May 31, 1935 - Jean-Pierre Hernandez
His decades inside the French Connection — one of the most significant heroin trafficking networks of the twentieth century — placed him at the center of a trade that flooded Western cities with narcotics from the 1960s onward. He evaded a full reckoning with the justice system, escaping custody and remaining underground for thirteen years before eventually surfacing as a writer whose memoir carried its own consequence: his claim that a fellow gangster had confessed to the killing of Agnès Le Roux cast doubt on a conviction that French courts had spent years pursuing.
From Wikipedia
Jean-Pierre Hernandez (31 May 1935 – 25 October 2024) was a French gangster and writer. A onetime caïd of the French Connection, he was imprisoned and lived in hiding for 13 years.
Biography
Born in Carpentras on 31 May 1935, Hernandez was raised by a Corsican mother.
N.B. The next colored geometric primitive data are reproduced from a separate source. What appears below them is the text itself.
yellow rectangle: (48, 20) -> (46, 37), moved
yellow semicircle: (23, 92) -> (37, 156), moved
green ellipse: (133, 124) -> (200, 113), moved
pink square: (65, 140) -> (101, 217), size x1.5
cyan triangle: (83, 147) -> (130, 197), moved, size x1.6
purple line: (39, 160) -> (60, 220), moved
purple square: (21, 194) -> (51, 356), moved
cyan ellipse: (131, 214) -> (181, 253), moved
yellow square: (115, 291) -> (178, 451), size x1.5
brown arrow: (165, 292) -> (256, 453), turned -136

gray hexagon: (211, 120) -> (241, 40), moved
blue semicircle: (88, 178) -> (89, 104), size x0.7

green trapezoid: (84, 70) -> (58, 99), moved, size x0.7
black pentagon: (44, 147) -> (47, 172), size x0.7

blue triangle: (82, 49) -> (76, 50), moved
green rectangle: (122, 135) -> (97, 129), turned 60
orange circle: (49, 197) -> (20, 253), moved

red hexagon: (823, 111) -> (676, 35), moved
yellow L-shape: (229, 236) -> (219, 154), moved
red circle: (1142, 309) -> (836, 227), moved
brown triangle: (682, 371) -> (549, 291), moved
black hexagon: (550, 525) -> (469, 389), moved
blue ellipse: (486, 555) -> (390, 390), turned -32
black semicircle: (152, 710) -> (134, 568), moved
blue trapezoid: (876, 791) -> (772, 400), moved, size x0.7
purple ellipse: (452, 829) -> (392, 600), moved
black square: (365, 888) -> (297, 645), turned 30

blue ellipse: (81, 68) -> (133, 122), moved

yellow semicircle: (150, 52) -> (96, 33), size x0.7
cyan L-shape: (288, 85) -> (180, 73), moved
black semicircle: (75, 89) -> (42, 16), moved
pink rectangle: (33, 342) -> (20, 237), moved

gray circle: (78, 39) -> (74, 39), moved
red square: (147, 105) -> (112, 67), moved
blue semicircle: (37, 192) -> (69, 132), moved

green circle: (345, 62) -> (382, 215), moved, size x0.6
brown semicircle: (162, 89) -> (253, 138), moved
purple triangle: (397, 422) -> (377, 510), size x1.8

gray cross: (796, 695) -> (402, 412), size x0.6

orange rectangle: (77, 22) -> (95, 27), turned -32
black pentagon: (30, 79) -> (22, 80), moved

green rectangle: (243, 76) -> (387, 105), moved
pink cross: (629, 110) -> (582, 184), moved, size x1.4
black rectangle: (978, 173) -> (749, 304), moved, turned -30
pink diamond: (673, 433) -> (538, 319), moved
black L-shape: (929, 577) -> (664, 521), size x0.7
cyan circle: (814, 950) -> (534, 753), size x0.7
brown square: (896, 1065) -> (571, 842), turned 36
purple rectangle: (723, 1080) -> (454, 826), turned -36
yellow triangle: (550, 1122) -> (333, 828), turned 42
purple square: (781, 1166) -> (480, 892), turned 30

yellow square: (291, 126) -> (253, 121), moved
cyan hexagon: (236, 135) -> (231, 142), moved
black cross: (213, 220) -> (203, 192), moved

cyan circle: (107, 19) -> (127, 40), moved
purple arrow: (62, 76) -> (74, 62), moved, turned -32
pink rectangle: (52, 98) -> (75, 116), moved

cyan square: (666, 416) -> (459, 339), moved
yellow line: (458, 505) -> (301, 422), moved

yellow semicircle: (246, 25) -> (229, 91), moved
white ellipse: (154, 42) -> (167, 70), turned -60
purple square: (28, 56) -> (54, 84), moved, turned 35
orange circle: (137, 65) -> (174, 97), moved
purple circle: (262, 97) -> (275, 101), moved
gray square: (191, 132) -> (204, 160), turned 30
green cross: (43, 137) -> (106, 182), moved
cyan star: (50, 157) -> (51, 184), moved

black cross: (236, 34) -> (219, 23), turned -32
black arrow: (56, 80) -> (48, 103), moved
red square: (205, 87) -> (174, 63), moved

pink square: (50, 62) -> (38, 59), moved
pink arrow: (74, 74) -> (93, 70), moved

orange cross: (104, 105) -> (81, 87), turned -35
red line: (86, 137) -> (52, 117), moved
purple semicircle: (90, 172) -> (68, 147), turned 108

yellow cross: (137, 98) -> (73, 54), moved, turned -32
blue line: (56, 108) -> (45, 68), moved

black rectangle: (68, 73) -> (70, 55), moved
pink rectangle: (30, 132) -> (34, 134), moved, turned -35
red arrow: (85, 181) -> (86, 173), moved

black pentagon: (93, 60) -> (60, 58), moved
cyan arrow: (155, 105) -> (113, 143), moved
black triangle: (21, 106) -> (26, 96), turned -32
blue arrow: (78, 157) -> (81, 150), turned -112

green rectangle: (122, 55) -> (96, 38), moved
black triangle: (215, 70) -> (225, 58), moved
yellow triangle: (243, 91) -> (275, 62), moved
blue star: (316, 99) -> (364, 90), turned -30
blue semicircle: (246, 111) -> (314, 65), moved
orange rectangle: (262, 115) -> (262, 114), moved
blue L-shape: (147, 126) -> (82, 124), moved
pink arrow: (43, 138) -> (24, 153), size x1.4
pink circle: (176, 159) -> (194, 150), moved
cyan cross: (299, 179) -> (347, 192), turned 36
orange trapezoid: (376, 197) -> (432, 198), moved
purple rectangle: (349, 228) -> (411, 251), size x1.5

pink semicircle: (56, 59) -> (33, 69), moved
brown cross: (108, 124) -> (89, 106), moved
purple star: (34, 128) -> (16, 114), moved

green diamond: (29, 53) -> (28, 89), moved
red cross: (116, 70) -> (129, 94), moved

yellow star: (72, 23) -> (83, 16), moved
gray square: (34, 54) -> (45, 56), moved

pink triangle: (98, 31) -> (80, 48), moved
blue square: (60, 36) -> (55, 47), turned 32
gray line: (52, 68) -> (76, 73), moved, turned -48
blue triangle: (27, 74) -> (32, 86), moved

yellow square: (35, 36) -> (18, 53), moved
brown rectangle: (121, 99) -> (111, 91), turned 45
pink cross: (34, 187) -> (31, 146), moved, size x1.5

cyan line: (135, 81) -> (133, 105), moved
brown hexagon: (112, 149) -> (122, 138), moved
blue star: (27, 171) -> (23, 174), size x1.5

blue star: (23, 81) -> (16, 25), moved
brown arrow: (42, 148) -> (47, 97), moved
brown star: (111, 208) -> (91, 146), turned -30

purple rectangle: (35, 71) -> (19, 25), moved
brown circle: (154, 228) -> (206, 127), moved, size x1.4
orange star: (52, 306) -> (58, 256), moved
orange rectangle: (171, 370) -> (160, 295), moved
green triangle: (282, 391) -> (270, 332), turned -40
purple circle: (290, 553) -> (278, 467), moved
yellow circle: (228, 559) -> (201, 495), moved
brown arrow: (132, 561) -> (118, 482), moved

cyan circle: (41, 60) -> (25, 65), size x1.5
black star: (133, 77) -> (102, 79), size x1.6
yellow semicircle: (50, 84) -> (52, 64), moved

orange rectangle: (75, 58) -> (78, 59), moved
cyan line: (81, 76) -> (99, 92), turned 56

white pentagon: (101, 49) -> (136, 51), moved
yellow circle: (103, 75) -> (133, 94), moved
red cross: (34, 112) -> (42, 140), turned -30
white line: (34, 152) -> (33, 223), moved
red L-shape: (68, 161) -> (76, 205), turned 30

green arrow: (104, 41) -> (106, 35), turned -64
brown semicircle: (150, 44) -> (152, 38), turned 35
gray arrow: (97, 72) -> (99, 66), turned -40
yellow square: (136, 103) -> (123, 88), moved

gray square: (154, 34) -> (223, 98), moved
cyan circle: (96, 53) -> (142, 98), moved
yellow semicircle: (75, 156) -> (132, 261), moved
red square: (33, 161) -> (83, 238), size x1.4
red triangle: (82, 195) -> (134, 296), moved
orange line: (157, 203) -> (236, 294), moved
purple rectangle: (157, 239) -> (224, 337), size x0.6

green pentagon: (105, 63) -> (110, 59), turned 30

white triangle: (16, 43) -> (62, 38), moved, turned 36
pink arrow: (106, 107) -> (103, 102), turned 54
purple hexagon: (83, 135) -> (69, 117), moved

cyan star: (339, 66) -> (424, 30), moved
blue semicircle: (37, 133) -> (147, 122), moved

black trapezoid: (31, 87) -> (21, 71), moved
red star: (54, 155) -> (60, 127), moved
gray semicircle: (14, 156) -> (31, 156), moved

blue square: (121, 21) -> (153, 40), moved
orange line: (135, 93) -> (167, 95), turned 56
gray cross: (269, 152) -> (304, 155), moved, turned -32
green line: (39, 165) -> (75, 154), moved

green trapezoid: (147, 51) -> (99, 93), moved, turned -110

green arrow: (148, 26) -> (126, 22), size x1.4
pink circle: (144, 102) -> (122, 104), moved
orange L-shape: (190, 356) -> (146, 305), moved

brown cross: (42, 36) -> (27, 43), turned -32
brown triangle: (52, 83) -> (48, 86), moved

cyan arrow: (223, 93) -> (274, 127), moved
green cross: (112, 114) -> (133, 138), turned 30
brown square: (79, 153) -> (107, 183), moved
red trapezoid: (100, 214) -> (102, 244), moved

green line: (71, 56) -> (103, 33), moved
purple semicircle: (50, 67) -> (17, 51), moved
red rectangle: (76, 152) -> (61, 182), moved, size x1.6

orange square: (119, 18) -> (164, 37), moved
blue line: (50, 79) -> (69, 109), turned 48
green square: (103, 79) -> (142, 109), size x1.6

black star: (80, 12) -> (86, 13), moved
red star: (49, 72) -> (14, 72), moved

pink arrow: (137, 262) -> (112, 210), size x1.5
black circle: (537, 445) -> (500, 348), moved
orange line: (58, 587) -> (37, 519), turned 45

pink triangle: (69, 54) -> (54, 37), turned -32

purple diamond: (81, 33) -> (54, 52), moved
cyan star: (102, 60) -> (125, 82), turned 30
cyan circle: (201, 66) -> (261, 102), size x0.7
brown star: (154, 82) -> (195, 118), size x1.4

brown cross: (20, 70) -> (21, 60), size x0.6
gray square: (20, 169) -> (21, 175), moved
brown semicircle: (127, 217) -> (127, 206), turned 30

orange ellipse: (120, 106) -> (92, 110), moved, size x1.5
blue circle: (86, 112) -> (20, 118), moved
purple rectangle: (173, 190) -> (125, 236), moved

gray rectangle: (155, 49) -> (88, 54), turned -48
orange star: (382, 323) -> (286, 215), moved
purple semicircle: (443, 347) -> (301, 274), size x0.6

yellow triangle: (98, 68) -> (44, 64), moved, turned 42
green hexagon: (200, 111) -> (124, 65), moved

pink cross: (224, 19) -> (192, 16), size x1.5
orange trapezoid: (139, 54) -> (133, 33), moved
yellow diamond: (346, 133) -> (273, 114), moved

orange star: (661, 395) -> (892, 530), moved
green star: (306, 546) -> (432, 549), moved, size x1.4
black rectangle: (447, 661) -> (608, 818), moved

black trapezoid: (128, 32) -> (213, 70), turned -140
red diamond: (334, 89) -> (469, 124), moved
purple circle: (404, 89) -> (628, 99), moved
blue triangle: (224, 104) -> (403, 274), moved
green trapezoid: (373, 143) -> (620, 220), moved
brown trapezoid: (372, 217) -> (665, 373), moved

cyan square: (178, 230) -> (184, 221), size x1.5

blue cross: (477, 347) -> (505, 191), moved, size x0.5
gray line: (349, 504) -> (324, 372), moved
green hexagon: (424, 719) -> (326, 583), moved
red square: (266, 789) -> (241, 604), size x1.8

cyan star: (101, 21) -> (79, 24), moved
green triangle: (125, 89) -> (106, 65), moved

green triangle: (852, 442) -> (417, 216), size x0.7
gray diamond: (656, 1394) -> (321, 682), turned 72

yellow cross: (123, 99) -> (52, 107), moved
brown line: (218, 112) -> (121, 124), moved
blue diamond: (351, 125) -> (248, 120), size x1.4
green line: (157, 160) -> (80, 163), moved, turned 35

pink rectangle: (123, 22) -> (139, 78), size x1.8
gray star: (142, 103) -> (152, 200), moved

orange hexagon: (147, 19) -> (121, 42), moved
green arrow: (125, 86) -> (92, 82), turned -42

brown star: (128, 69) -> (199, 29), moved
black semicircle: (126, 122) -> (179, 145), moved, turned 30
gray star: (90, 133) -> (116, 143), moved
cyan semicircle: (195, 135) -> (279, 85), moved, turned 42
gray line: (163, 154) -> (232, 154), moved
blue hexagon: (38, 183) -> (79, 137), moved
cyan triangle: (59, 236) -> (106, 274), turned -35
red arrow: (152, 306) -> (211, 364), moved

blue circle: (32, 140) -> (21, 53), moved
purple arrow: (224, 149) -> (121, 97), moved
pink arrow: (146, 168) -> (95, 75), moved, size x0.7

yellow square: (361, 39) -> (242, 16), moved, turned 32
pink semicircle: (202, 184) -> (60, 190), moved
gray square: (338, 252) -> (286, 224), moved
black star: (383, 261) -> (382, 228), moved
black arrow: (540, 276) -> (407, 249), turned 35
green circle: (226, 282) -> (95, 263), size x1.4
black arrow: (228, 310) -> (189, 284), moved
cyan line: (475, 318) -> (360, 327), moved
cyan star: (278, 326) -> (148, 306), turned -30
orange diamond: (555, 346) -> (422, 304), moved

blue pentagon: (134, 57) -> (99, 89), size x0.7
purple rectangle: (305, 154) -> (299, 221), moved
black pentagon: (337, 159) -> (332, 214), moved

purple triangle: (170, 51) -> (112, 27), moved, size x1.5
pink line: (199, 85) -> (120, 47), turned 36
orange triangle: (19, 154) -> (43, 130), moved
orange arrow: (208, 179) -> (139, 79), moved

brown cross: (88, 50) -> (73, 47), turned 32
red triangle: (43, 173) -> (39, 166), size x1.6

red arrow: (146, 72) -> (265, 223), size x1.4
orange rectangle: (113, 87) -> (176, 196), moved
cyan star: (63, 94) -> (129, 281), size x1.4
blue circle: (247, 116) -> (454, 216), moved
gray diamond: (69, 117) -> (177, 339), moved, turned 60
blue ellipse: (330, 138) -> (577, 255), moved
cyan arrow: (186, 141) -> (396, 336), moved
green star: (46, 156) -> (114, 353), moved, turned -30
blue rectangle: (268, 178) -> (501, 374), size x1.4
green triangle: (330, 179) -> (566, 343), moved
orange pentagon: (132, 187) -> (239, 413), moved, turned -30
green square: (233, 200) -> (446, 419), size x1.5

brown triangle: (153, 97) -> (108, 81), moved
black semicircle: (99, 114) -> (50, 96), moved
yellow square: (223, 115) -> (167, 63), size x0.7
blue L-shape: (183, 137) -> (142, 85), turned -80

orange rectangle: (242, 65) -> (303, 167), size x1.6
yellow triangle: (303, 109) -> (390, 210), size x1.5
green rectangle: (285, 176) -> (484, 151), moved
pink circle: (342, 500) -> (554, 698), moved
He began working as a buyer for his first wife's father and made contacts in organized crime. These contacts led him to the French Connection, where he participated between 1960 and 1990. He was heavily involved in heroin trafficking with Tany Zampa, one of the godfathers of Jean-Louis Fargette. He was eventually arrested alongside 30 other people and sentenced to a light five-year sentence due to a lack of substantiative evidence. However, he managed to escape from prison and lived in hiding for 13 years between France and Germany. In his 2011 book Confessions d'un caïd, he revealed that Maurice Agnelet was wrongfully convicted in the disappearance of Agnès Le Roux. He wrote that one of his fellow gangsters, Jeannot Lucchesi, had confessed to him in the 1980s to killing Le Roux and dumping her body in Les Goudes.
Hernandez died on 25 October 2024, at the age of 89.